# Self Attention Layer
Forward + backward pass as basics

In [3]:
import torch
import torch.nn as nn
import math
torch.manual_seed(0)

class SelfAttention(nn.Module):
    """
    Attention = Softmax(Q@K^T/\sqrt{d_k})@V
    """

    def __init__(self, D):
        super().__init__()

        self.Wq_DD = torch.randn(D, D)
        self.Wk_DD = torch.randn(D, D)
        self.Wv_DD = torch.randn(D, D)

        self.cache = None
        self.grads = {}


    def forward(self, X_BND):
        """
        Minimal self-attention implementation to focus on gradient computation.

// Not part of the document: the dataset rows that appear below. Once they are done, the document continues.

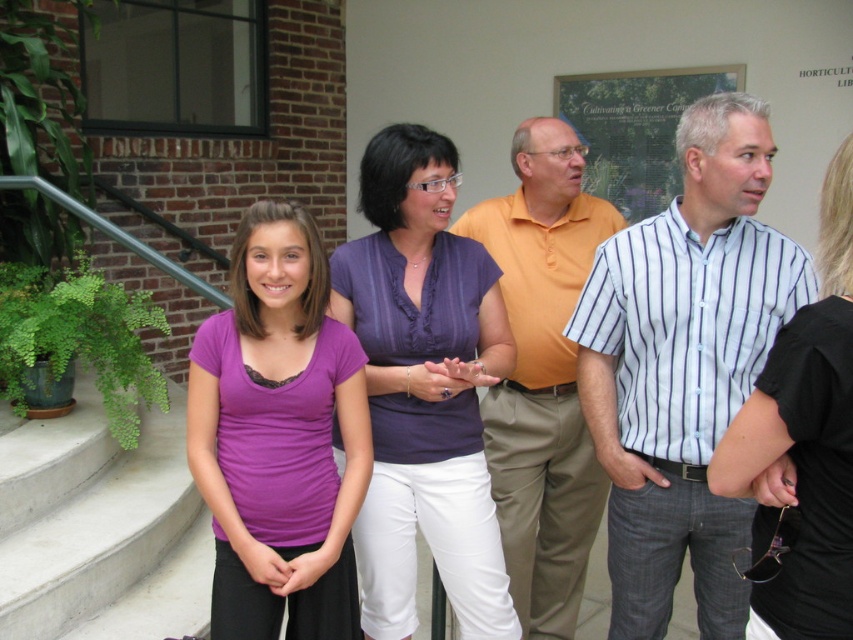 Is concrete stairs at lower left above white striped shirt at right?

No, concrete stairs at lower left is not above white striped shirt at right.

Measure the distance between point (x=22, y=550) and camera.

Point (x=22, y=550) is 2.78 meters away from camera.

What do you see at coordinates (102, 529) in the screenshot?
I see `concrete stairs at lower left` at bounding box center [102, 529].

The width and height of the screenshot is (853, 640). Identify the location of concrete stairs at lower left. (102, 529).

Can you confirm if purple satin blouse at center is wider than orange cotton shirt at center?

In fact, purple satin blouse at center might be narrower than orange cotton shirt at center.

Can you confirm if purple satin blouse at center is smaller than orange cotton shirt at center?

Indeed, purple satin blouse at center has a smaller size compared to orange cotton shirt at center.

Looking at this image, who is more distant from viewer, (358,326) or (550,448)?

The point (550,448) is more distant.

At what (x,y) coordinates should I click in order to perform the action: click on purple satin blouse at center. Please return your answer as a coordinate pair (x, y). This screenshot has height=640, width=853. Looking at the image, I should click on (424, 387).

Is point (326, 324) positioned after point (103, 456)?

No, (326, 324) is closer to viewer.

In order to click on purple fabric shirt at center in this screenshot , I will do `click(279, 436)`.

Is point (248, 584) in front of point (117, 512)?

Yes, it is.

Where is `purple fabric shirt at center`? purple fabric shirt at center is located at coordinates (279, 436).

        Excludes support for a final projection, residual, layernorm, masking, padding, KV cache.
        """

        B, N, D = X_BND.shape
        
        Q_BND = torch.einsum("bnd,de->bne", X_BND, self.Wq_DD)
        K_BND = torch.einsum("bnd,de->bne", X_BND, self.Wk_DD)
        V_BND = torch.einsum("bnd,de->bne", X_BND, self.Wv_DD)

        logits_BNM = torch.einsum("bnd,bmd->bnm", Q_BND, K_BND)
        logits_BNM = logits_BNM / math.sqrt(D)
        weights_BNM = torch.softmax(logits_BNM, dim=-1)

        Y_BND = torch.einsum("bnm,bmd->bnd", weights_BNM, V_BND)

        self.cache = (weights_BNM, V_BND, K_BND, Q_BND, X_BND)

        return Y_BND

    def backward(self, dY_BND):
        """
        Softmax Derivative Reference: https://medium.com/data-science/derivative-of-the-softmax-function-and-the-categorical-cross-entropy-loss-ffceefc081d1
        softmax: R^N -> R^N = vector function
        Jacobian matrix = matrix of all first-order partial derivatives
        trick: we take the derivative of the log of the output s.t. we can avoid using the quotient rule for derivatives for softmax which is a bit more complex
        Assuming s = softmax(z)
        d/dz_j log(s_i) = 1/s_i * ds_i/dz_j
        ds_i/dz_j = d/dz_j log(s_i) * s_i
        log(s_i) = log(e^z_i / \sum_j e^z_j) = z_i - log(\sum_j e^z_j)
        d/dz_j log(s_i) = dz_i / dz_j - d/dz_j log(\sum_j e^z_j)
                        = I(i == j)   - 1/\sum_j e^z_j * d/dz_j \sum_j e^z_j
                        = I(i == j)   - 1/\sum_l e^z_l * e^z_j
        d/dz_j log(s_i) = I(i == j)   - s_j
        ds_i/dz_j = (I(i == j) - s_j) * s_i = Jacobian matrix of the softmax

        Therefore,
        dL/dz_j = dL/ds * ds/dz_j
                = \sum_i (dL/ds_i * ds_i/dz_j)
                = \sum_i (dL/ds_i * (I(i == j) - s_j) * s_i)
                ... <applying some casework when i = j and when i != j to the sum ...
                = dL/ds_j * s_j (1 - s_j) + \sum_{i != j} - dL/ds_i * s_i * s_j
                = s_j (dL/ds_j (1 - s_j) - \sum_{i != j} dL/ds_i * s_i)
                = s_j (dL/ds_j - \sum_i dL/ds_i * s_i)
        dL/dz_j = s_j (dL/ds_j - dL/ds @ s)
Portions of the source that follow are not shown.